(Work item):
Before you return the entries below, strip out the pictures and keep all else exact.

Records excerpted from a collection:

=== Section Start ===

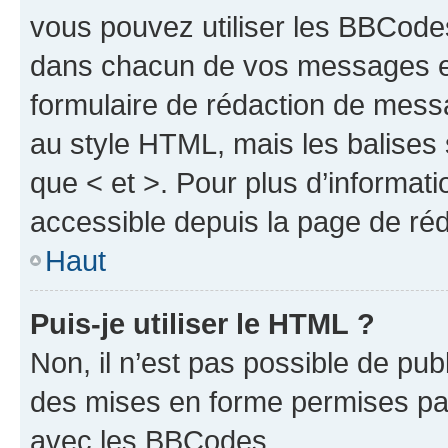
vous pouvez utiliser les BBCode
dans chacun de vos messages en 
formulaire de rédaction de mess
au style HTML, mais les balises s
que < et >. Pour plus d’informat
accessible depuis la page de ré
Haut
Puis-je utiliser le HTML ?
Non, il n’est pas possible de pu
des mises en forme permises pa
avec les BBCodes.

=== Section End ===

(Your response):
vous pouvez utiliser les BBCode
dans chacun de vos messages en 
formulaire de rédaction de mess
au style HTML, mais les balises s
que < et >. Pour plus d’informat
accessible depuis la page de ré
Haut
Puis-je utiliser le HTML ?
Non, il n’est pas possible de pu
des mises en forme permises pa
avec les BBCodes.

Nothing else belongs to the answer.